1. In this randomized controlled trial, among patients with a history of myocardial infarction (MI), interruption of long-term beta-blocker therapy was not found to be noninferior to beta-blocker continuation in preventing death, MI, stroke, and hospitalization for cardiovascular reasons.Â
2. Interruption of long-term beta-blocker therapy did not improve patient-reported quality of life compared with beta-blocker continuation.Â
Evidence Rating Level: 1 (Excellent)
Study Rundown: Beta-blocker therapy is a standard of care for patients following MI, with a prescription rate of over 90% in most Western registries. The current lack of consensus regarding the optimal duration of beta-blocker therapy following MI has resulted in lifelong therapy in many patients. However, evidence for the benefit of beta-blocker therapy in patients with MI is largely derived from trials conducted before the modern era of myocardial reperfusion. Early coronary reperfusion therapy has led to a significant decrease in the risks of heart failure and death after MI, raising questions about the additional benefits provided by lifelong beta-blocker therapy. The present trial compared the effects of beta-blocker interruption with those of beta-blocker continuation on the risk of death, MI, stroke, and hospitalization for cardiovascular reasons and patient-reported quality of life among patients with a history of MI. Interruption of beta-blocker therapy was not shown to be noninferior to beta-blocker continuation concerning the risk of death, MI, stroke, or hospitalization for cardiovascular reasons. Additionally, beta-blocker interruption did not improve patient-reported quality of life. The study was limited by the fact that it was not blinded, which could have influenced several outcomes, such as patient-reported quality of life. Additionally, the trial was conducted within a single country, France, and the results may not be generalizable to other countries with different healthcare systems and practices. Nevertheless, these findings provide novel insights regarding beta-blocker interruption following MI, challenging the validity of current recommendations for the discontinuation of long-term beta-blocker therapy.

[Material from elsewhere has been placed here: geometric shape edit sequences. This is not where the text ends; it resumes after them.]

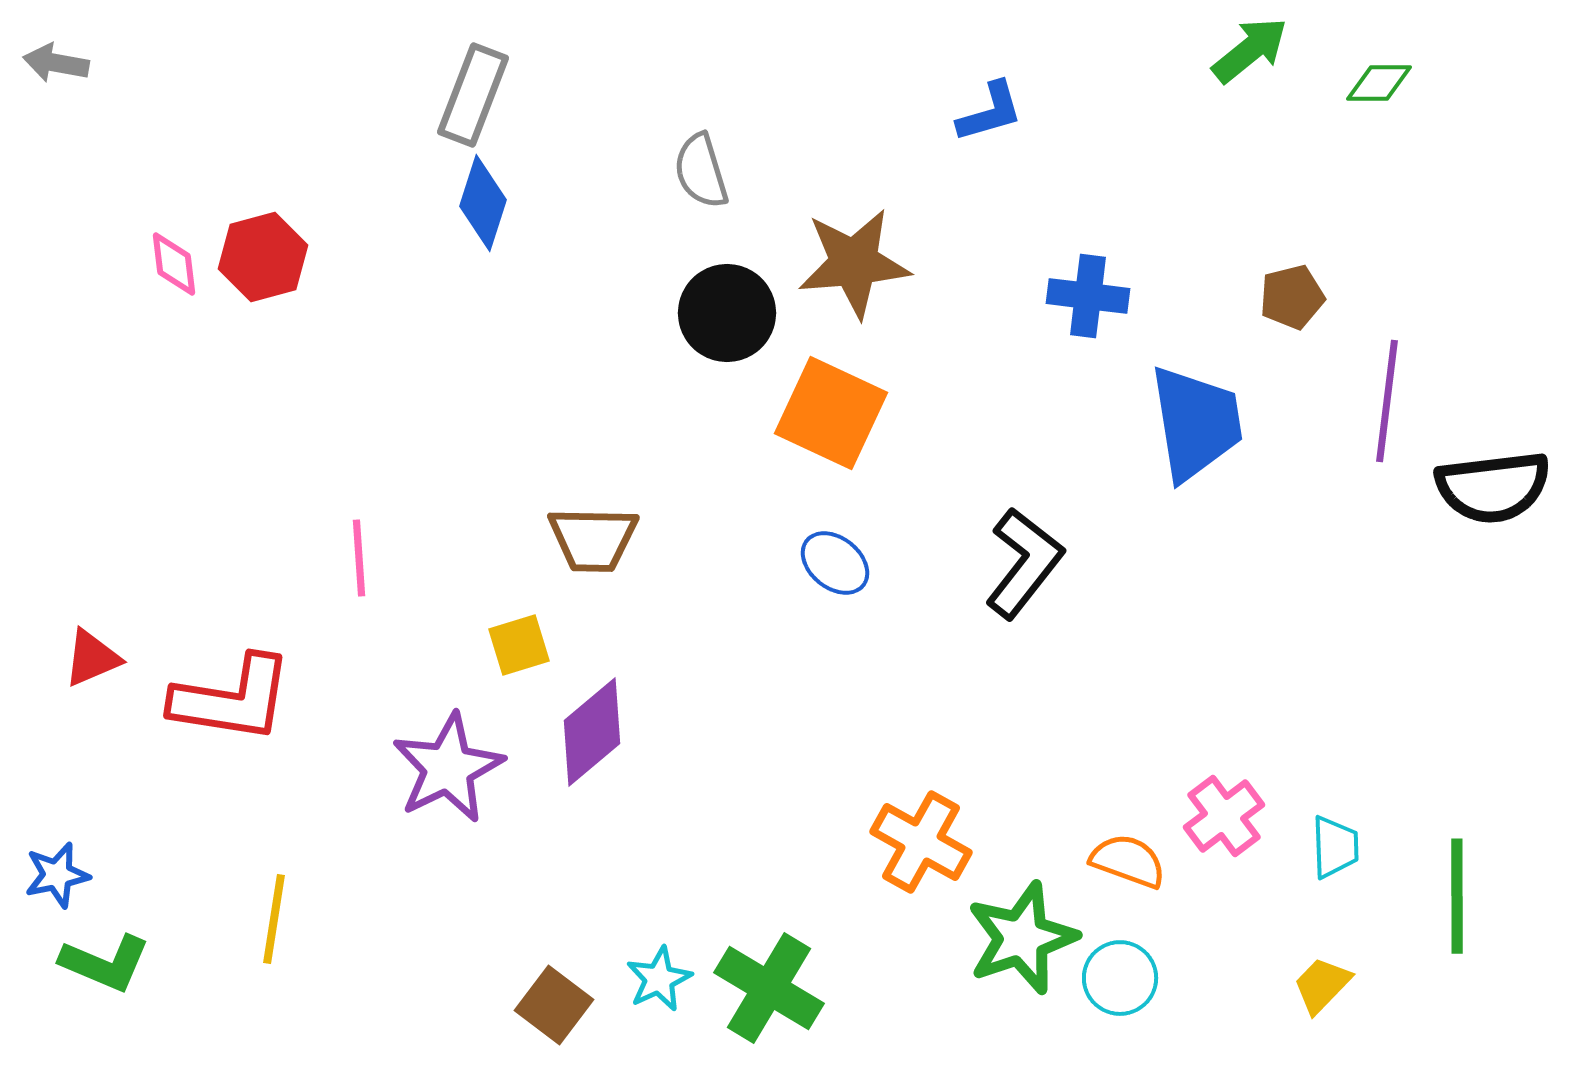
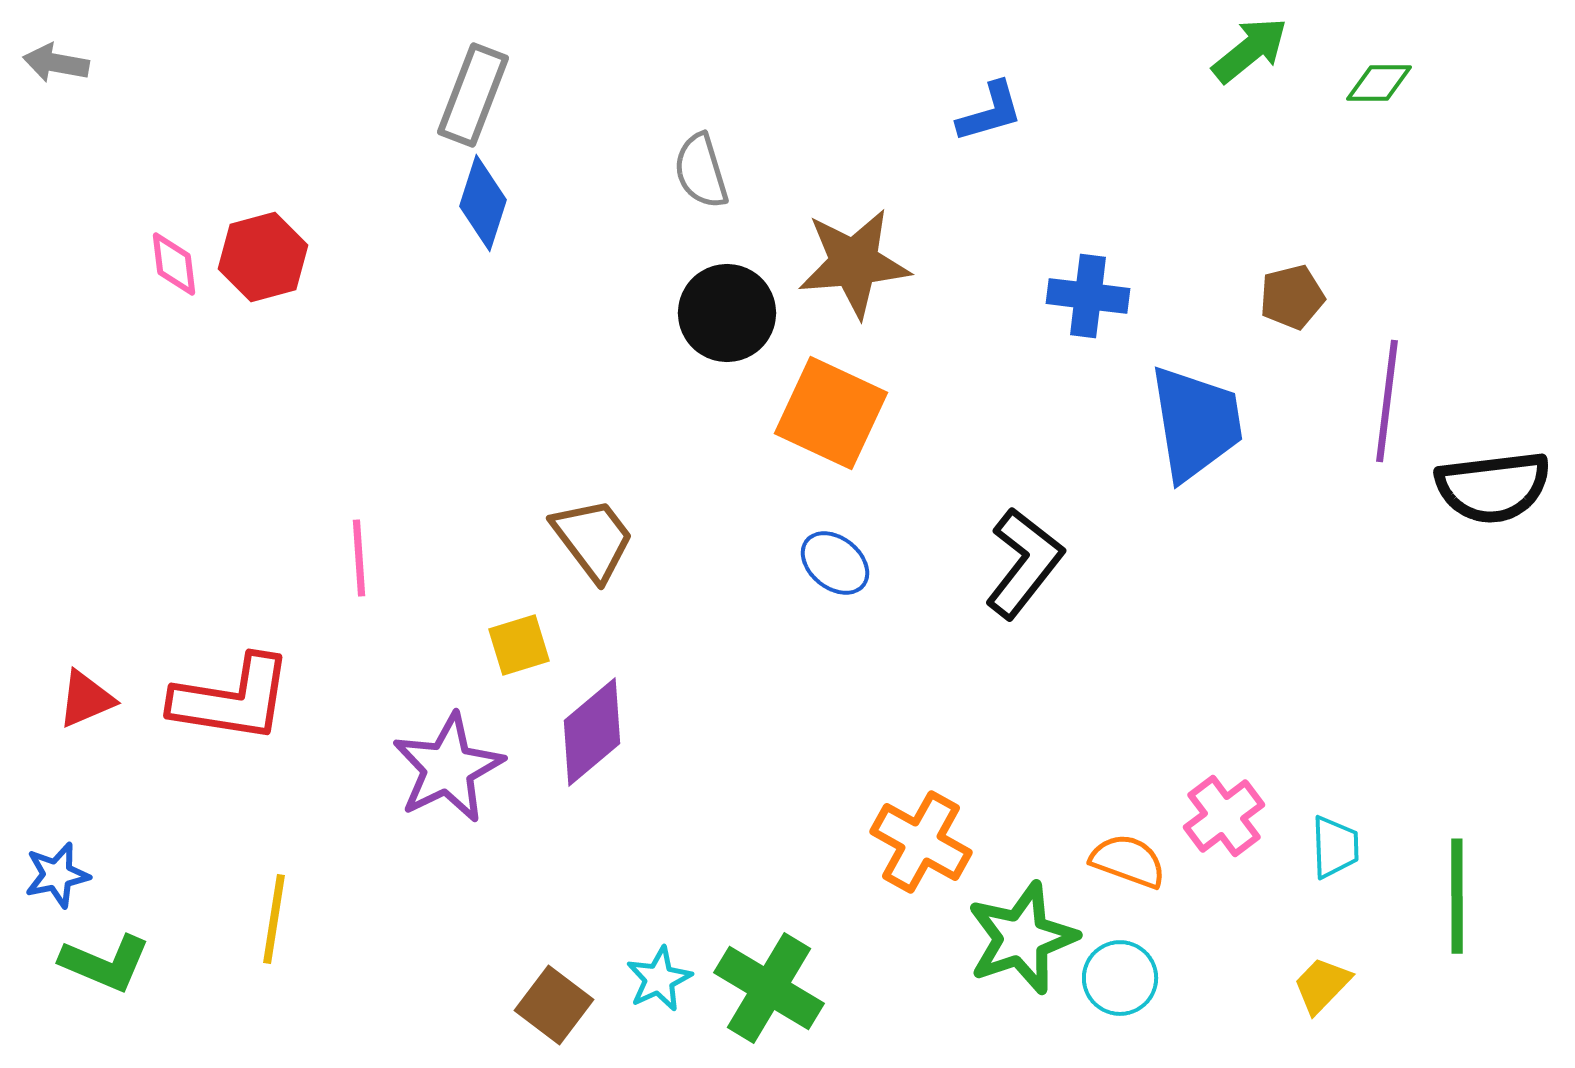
brown trapezoid: rotated 128 degrees counterclockwise
red triangle: moved 6 px left, 41 px down
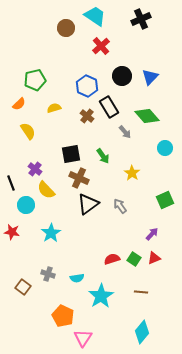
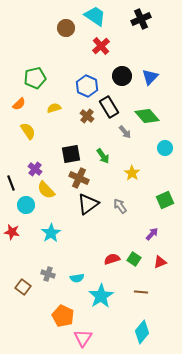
green pentagon at (35, 80): moved 2 px up
red triangle at (154, 258): moved 6 px right, 4 px down
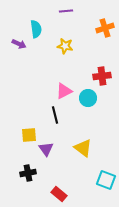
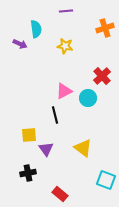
purple arrow: moved 1 px right
red cross: rotated 36 degrees counterclockwise
red rectangle: moved 1 px right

Click to read the study in NEJM
In-Depth [randomized controlled trial]: This multicenter noninferiority trial compared the effects of beta-blocker interruption with those of beta-blocker continuation on the risk of death, MI, stroke, and hospitalization for cardiovascular reasons and patient-reported quality of life among patients with a history of MI. Patients with a history of MI at least six months before enrollment who were being treated with a beta-blocker and who did not have chronic heart failure, a left ventricular ejection fraction of less than 40%, any cardiac event in the six months before enrollment, or any other primary indication for beta-blocker therapy were included. The primary outcome was a composite of death, nonfatal MI, nonfatal stroke, or hospitalization for other cardiovascular reasons. The main secondary outcome was the change in score on the European Quality of Life-5 Dimensions (EQ-5D) questionnaire from baseline to six months and 12 months. A total of 3698 patients underwent randomization, with 1846 assigned to the beta-blocker interruption group and 1852 to the beta-blocker continuation group. A primary-outcome event occurred in 23.8% of patients in the beta-blocker interruption group, compared with 21.1% of patients in the beta-blocker continuation group (Risk Difference [RD], 2.8 percentage points; 95% Confidence Interval [CI], <0.1 to 5.5). As such, beta-blocker interruption was not non-inferior to beta-blocker continuation, with a hazard ratio of 1.16 (95% CI, 1.01 to 1.33; p=0.44 for noninferiority). Additionally, interruption of beta-blocker therapy did not improve patient-reported quality of life compared with beta-blocker continuation, with the mean absolute change in EQ-5D score between baseline and the last follow-up being 0.033 in the interruption group and 0.032 in the continuation group (mean difference, 0.002; 95% CI, -0.008 to 0.012). In summary, interruption of long-term beta-blocker therapy following MI was not shown to be noninferior to beta-blocker continuation concerning the risk of death, MI, stroke, or hospitalization for cardiovascular reasons. Beta-blocker interruption was also not associated with improved patient-reported quality of life.